It's a little different in Venture Capital because exits follow power laws. So the big mistakes are literally the opposite of insurance: it's okay to make a lot of losing investments as long as you don't miss Airbnb. Missing out on Airbnb because you got stuck on it being 3 designers and no engineers is way worse than investing in Airbnb and 49 companies that go bankrupt.
Perhaps you do not use the term "due diligence" the same way that it's used in the investment management industry, which to be clear, includes "Venture Capital."
"Due diligence" does not mean making a judgment call on whether three designers can build, scale, and operate a tech company. Due diligence means diving into the details of a company you are going to fund and checking, among other things, that the things they've said are valid and that there are no skeletons in the closet.
Don't get me wrong: due diligence sucks for all parties involved. If you are investing your own money, you have the right to do as little work as you want and skip it, but when you are entrusted as a fiduciary of someone else's capital -- and paid for the job -- it comes with responsibility.

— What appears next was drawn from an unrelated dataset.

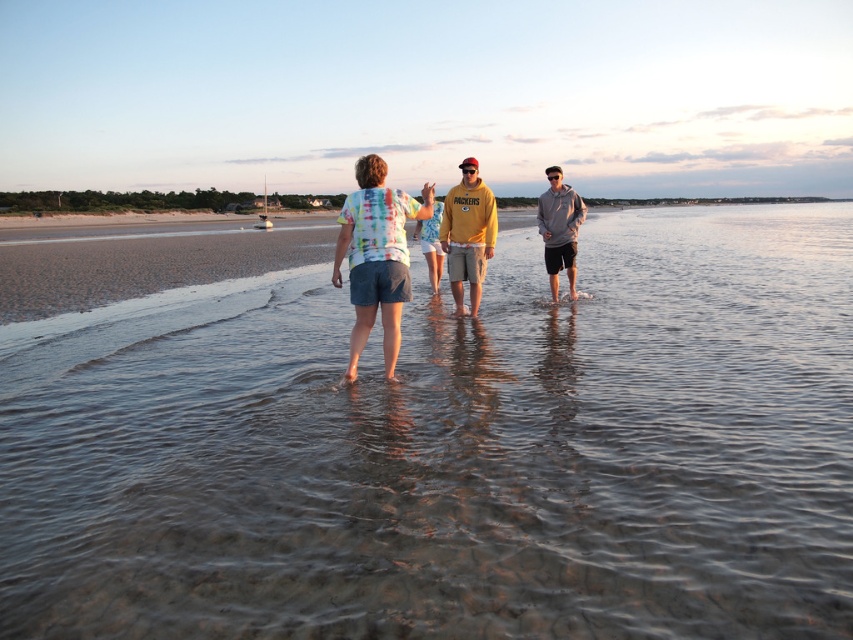 You are standing on the beach and see the clear water at center and the gray hoodie at center. Which one is higher up in the image?

The clear water at center is much taller than the gray hoodie at center, so the clear water at center is higher up in the image.

You are a photographer trying to capture a group photo of the yellow fleece at center and the gray hoodie at center. Since you want both subjects to be clearly visible, which one should you focus on first to ensure the background is not blurry?

The yellow fleece at center occupies less space than gray hoodie at center, so you should focus on the gray hoodie at center first to ensure the background is not blurry.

There are other factors, like Time, that influence the diligence process for (seed stage) venture capital. Investments are made at a fast cadence, which is good for founders and for investors. A seed fund might see 1000 companies in a year and invest in 10. That allows for a few hours spent on each company, but not much more than that. Similarly, a founder might meet with 50 or 100 investors before closing their round. 1-2 hours per investor will take a few months, but if investors spent too much time on diligence then a founder could spend all year just answering investors' questions. That would be like a twisted variant of the Uncertainty Principle, where just going through fundraising process basically dooms a company to fail because of the time required.
Given that time is a factor and given that I have 2-4 hours to spend with the companies I'm most interested in before making a final investment decision, I've gotten the most value out of spending 95% of that time on non-tech diligence. YMMV.
That does make sense. Investor & Founder time is limited, technical due diligence on the investor side takes too much time.
I'm coming more from a founder perspective though, and I think there's some dangers with the mindset as a founder, and I see it with a lot of people in the chinese startup community.
Whilst as an investor, one might get to play a bit fast and loose with technology choices, I believe that as a founder doing so is suicidal. I see startups here struggling to hire PHP programmers because they made the decision to go with PHP because they heard it was easy, and later on realized that that may have been a mistake. They try to smooth it over with funding later. PHP programmers over here have the same reputation. They learn it because they thought it was easy, and that there's a lot of companies desperate for that skill. It's a match made in hell.
Similar boneheaded decisions, preventable with a week of due dilligence reading, are made by founders here all the time. One thing I found interesting is that the people making these kinds of calls are always working on C-list ideas. It's always derivative businesses in markets that just don't care. They need to get their MVP out fast and half baked because what they're working on should have died on the drawing board. They're desperate for investor money because they think it will patch over major errors they've made up to that point.
Some of these ideas are salvageable. It usually requires restructuring on both the business side and the technology side, preferably to the point where they make sense as an integrated system. One guy I was working with, his startup is trying to create a site for farmers and rural Chinese to sell things on that, and that is so interesting, Alibaba jumped into the ring recently. Now he has a dinky site that does not solve anyone's problems. It's a website, which is greatly hindered by the fact that most villages have a single computer, and the people who wanted to trade with each other would sit at that computer, together.
I suggested to him that he change things up a little. Small farmers do suffer from information asymmetry with the people they're selling to. Technology wise, most of them have non-smart phones, but China Unicom is rolling out mobile coverage to rural China, because that's their market tomorrow. So, provide informational and automated brokering services over a website on the buyer end, and an SMS gateway on the seller end. Ship the FAQ on actual paper.
Allow farmers to post their wares with a formatted text message, have offers coming in an hour later, goods shipped the day after. Give them a reason to upgrade to smartphones, pack in more features on the app once data becomes cheap. Do agricultural futures 5 years down the line, in one of the hungriest economies in the world.
The part where technology makes this interesting is that it allows you to reach a market segment that is unreachable over conventional means. Innovation is the edge startups have over large, well funded enterprises. Founders ignoring that side are blindsiding themselves to half their business.
Thanks. I didn't understand either. I guess I am cynical on this topic because all my career I've dealt with people complaining about DD rather than reframing it into an opportunity to learn and limit downside.